Subject: | All docs in an index must have the same fields - badly reported |
It seems that all documents in an index must contain the same fields.
Perhaps that is a bug - I don't see it mentioned in the documentation
anywhere. If this is by design, it seems like a reasonable restriction,
but it is badly handled in the API, and badly reported when an error
occurs (see below).
If KinoSearch died or returned false when you try to create this
situation, it would be much easier to handle this problem
programmatically. Perhaps if $invindexers that were created from
existing indexes already knew about the spec'ed fields, this wouldn't be
a problem? Perhaps calling $doc->set_value for a field that didn't
exist in the invindexer should die?
Either way - the error I get when I try to have docs in an invindexer
that do not all have the same fields looks like this:
Error in function read_bytes at lib/KinoSearch/Store/InStream.pm:590:
read_bytes: tried to read 1 bytes, got 0
at /usr/local/lib/perl/5.8.7/KinoSearch/Index/NormsReader.pm
line 32
KinoSearch::Index::NormsReader::_ensure_read('KinoSearch::Index::NormsReader=HASH(0x9834a64)')
called at /usr/local/lib/perl/5.8.7/KinoSearch/Index/NormsReader.pm line 25
KinoSearch::Index::NormsReader::get_bytes('KinoSearch::Index::NormsReader=HASH(0x9834a64)')
called at /usr/local/lib/perl/5.8.7/KinoSearch/Index/SegWriter.pm line 138
KinoSearch::Index::SegWriter::_merge_norms('KinoSearch::Index::SegWriter=HASH(0x985cba4)',
'KinoSearch::Index::SegReader=HASH(0x98545f0)',
'KinoSearch::Util::IntMap=SCALAR(0x985a6ec)') called at
/usr/local/lib/perl/5.8.7/KinoSearch/Index/SegWriter.pm line 118
KinoSearch::Index::SegWriter::add_segment('KinoSearch::Index::SegWriter=HASH(0x985cba4)',
'KinoSearch::Index::SegReader=HASH(0x98545f0)') called at
/usr/local/lib/perl/5.8.7/KinoSearch/InvIndexer.pm line 289
KinoSearch::InvIndexer::finish('KinoSearch::InvIndexer=HASH(0x9828854)')

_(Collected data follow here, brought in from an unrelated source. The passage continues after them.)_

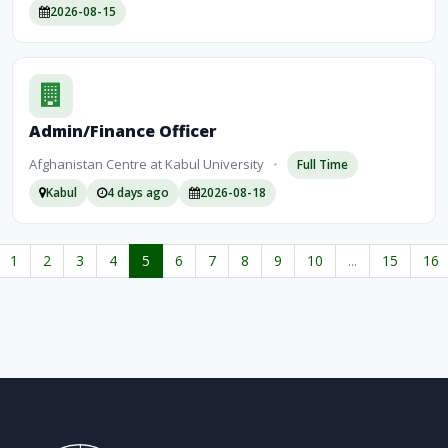
2026-08-15
Admin/Finance Officer
Afghanistan Centre at Kabul University
•
Full Time
Kabul
4 days ago
2026-08-18
1
2
3
4
5
6
7
8
9
10
...
15
16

called at /usr/local/apache/htdocs/solstice/lib//Solstice/Model.pm line 322
Solstice::Model::storeSearchIndex('WebQ::Model::Survey=HASH(0x93419c4)')

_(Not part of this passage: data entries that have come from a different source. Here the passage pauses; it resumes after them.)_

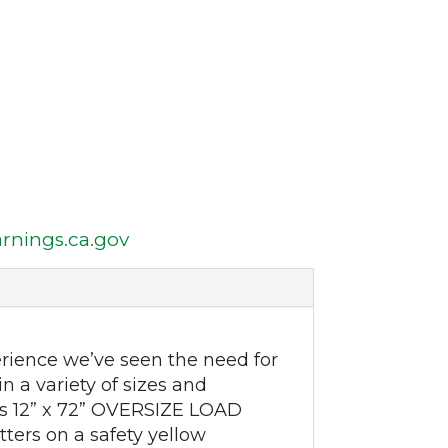
nings.ca.gov
rience we’ve seen the need for
n a variety of sizes and
his 12” x 72” OVERSIZE LOAD
ters on a safety yellow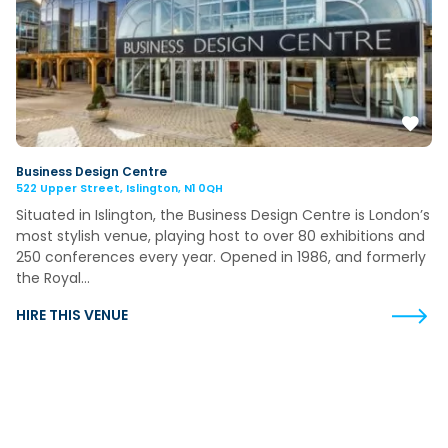
Business Design Centre
522 Upper Street, Islington, N1 0QH
Situated in Islington, the Business Design Centre is London’s
most stylish venue, playing host to over 80 exhibitions and
250 conferences every year. Opened in 1986, and formerly
the Royal…
HIRE THIS VENUE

called at /usr/local/apache/htdocs/apps/webq/lib//WebQ/Model/Survey.pm
line 83
WebQ::Model::Survey::index('WebQ::Model::Survey=HASH(0x93419c4)') called
at index_surveys.pl line 25
Which seems to be very difficult to understand and react to as a user of
the KinoSearch API.
This is broken in the 0.20_01 version of KinoSearch that you sent me
awhile ago.